The head of a major index annuity manufacturer says regulators have been hinting for years that they were going to turn their attention to index annuities.
Now that the U.S. Securities and Exchange Commission is starting to act, “I think there are too many folks acting like this is a surprise,” says Gary Bhojwani, chief executive of Allianz Life Insurance Company of North America, Golden Valley, Minn., a unit of Allianz S.E., Munich, Germany.
“I’m all for getting these issues out of the way sooner rather than later,” he says.
The SEC has developed a draft rule, Rule 151A under the federal Securities Act of 1933, that would define index annuities as securities rather than as insurance products.
The draft of the rule was approved for release June 25, and comments are due Sept. 10.
“We’re convinced the product is an insurance product, not a security,” Bhojwani says. “We think it’s a black and white issue.”
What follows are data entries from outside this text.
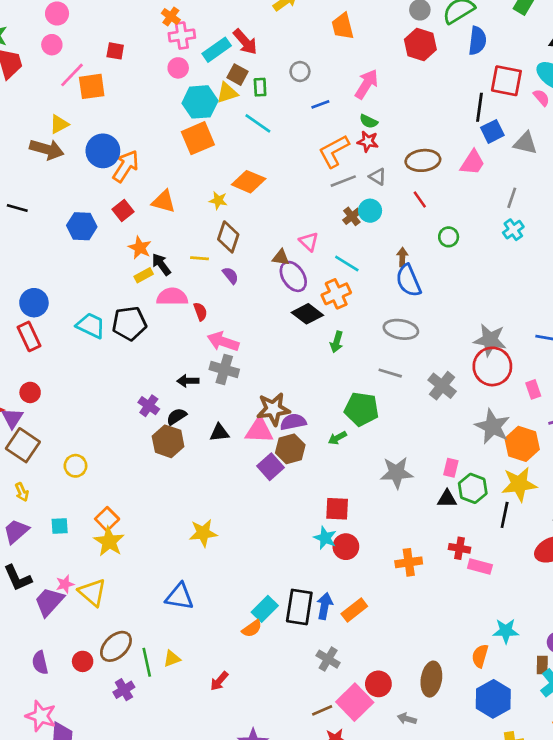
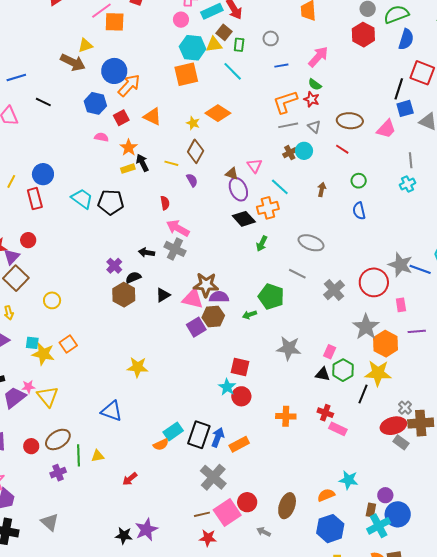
gray line: (512, 198) -> (411, 160), turned -35
red line: (420, 199) -> (342, 149), turned -32
blue hexagon: (82, 226) -> (95, 103), moved
blue semicircle: (408, 281) -> (359, 211), moved, size x0.7
pink semicircle: (172, 297) -> (101, 137), moved, size x0.6
gray star: (490, 340) -> (400, 265), moved
black triangle: (219, 433) -> (163, 295), turned -35
yellow star: (109, 542) -> (43, 354), moved, turned -30
orange semicircle: (480, 656) -> (326, 495), turned 42
gray cross: (328, 659) -> (213, 477), size x1.5

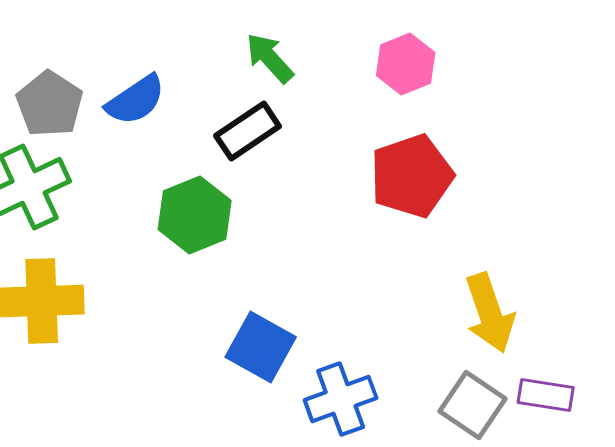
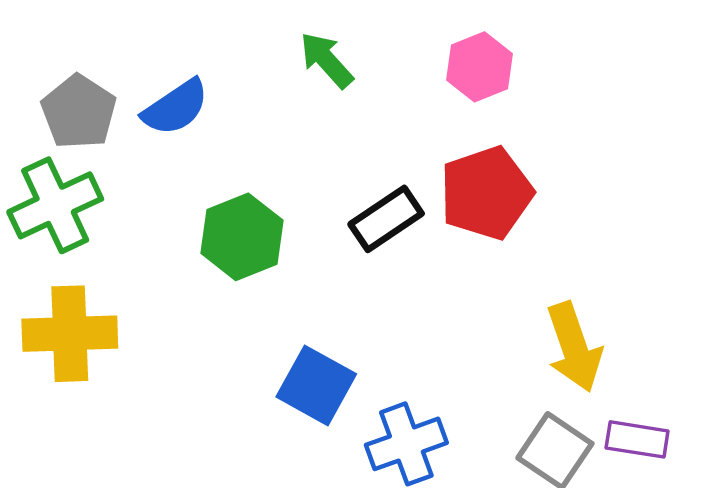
black rectangle: (248, 131) -> (386, 219), moved

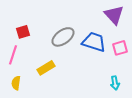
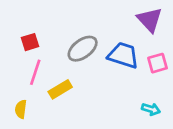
pink line: (13, 55) -> (35, 72), moved
cyan arrow: (115, 83) -> (151, 109), turned -64

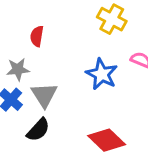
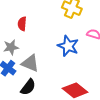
gray triangle: (44, 95) -> (30, 63), turned -30

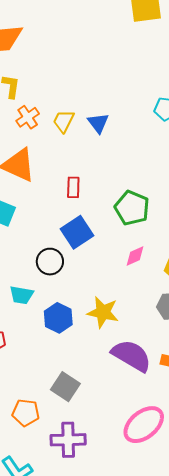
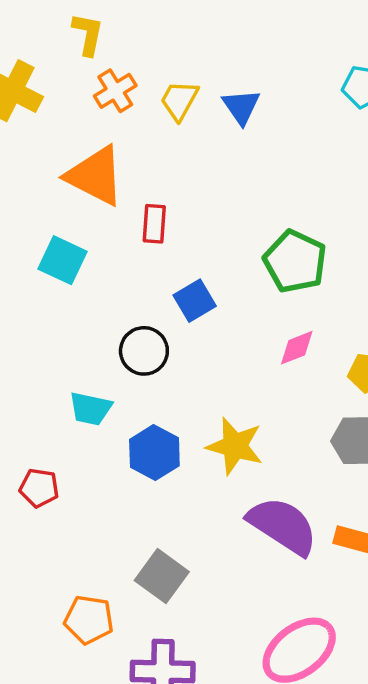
red rectangle: (73, 187) -> (154, 224), moved
blue square: (77, 232) -> (195, 301), size x0.7

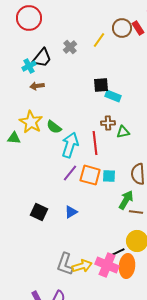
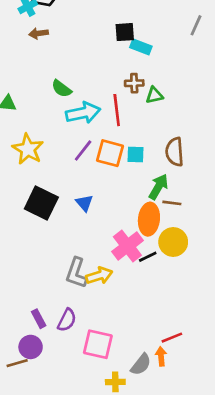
yellow star: (31, 122) -> (28, 149), moved
cyan arrow: (70, 145) -> (83, 113), turned 60
black square: (39, 212) -> (41, 203), size x1.4
blue triangle: (71, 212) -> (84, 203), turned -40
pink cross: (107, 265) -> (127, 246), moved, turned 30
orange ellipse: (127, 266) -> (149, 219), moved

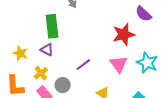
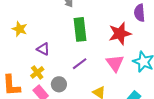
purple semicircle: (143, 14) -> (140, 13), turned 42
green rectangle: (52, 26) -> (80, 29), moved
yellow star: (20, 53) -> (20, 29), moved

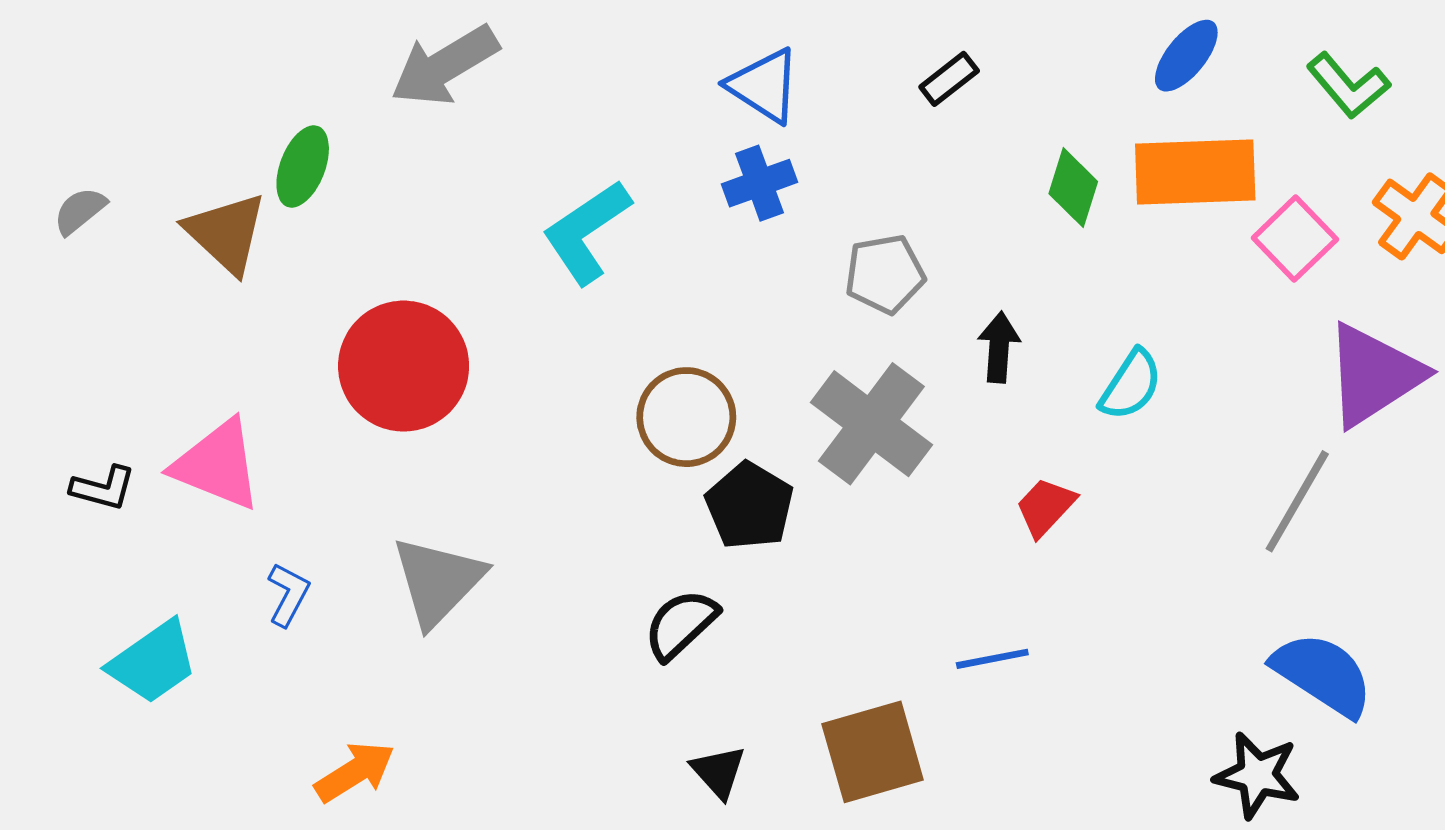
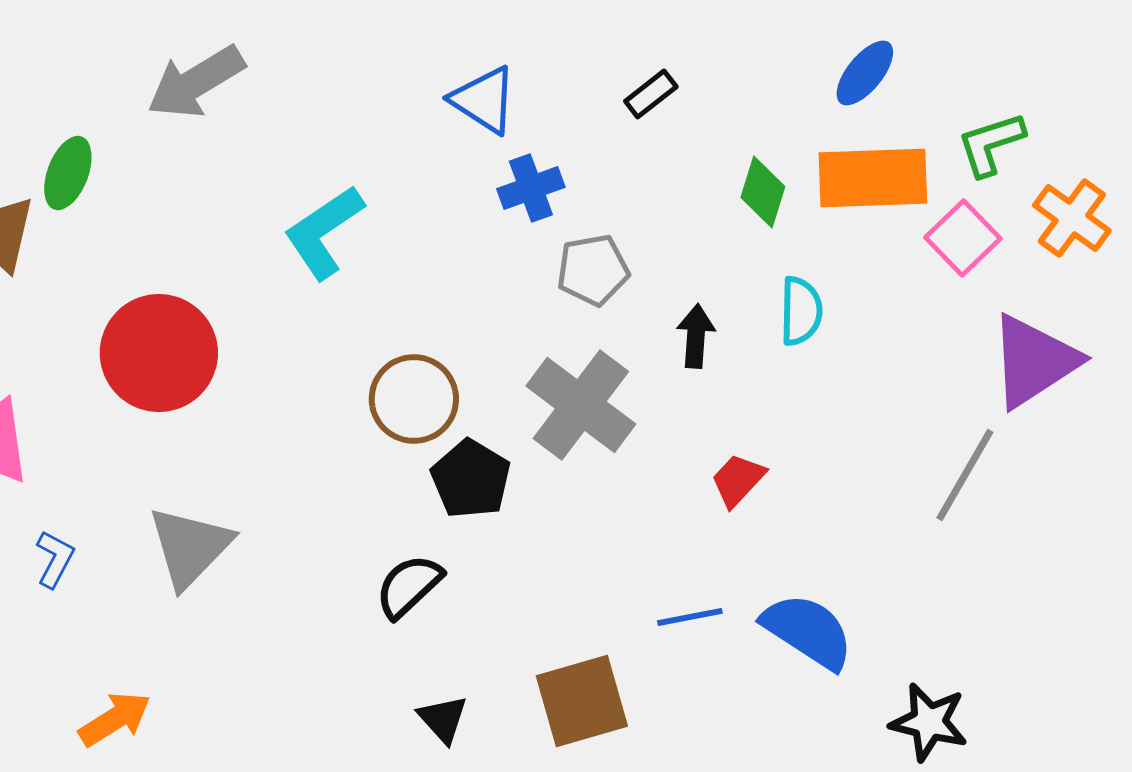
green L-shape: (1348, 86) -> (991, 144), moved, turned 112
blue cross: (759, 183) -> (531, 188), moved
cyan semicircle: (1131, 385) -> (801, 311), moved, turned -32
blue semicircle: (1323, 674) -> (808, 631), moved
But, either way, index annuities should continue to have a bright future, because of demographic and other trends, he says.
Index annuities now account for about 10% of the $250 billion U.S. annuity market, and they still appear to have plenty of room to grow, Bhojwani says.
In addition to being a major player in the index annuity market, Allianz Life sells variable annuities, which already are regulated as securities.
Allianz Life is prepared to thrive, and help agents thrive, whatever the SEC decides about how to classify index annuities, Bhojwani says.
He sees the agent licensing issue as the most difficult index annuity matter before the SEC.
To Allianz Life, it seems to be clear that index annuities are insurance products, and it also seems clear that efforts to end problem sales practices are behind the times, Bhojwani says.
Because of federal investigations, legal settlements and general compliance concerns, most life insurers now have developed thorough programs for training and supervising agents, Bhojwani says.
In contrast, whether the SEC will require agents to have a full securities license, no license or some kind of simplified license before selling index annuities is difficult to predict, Bhojwani says.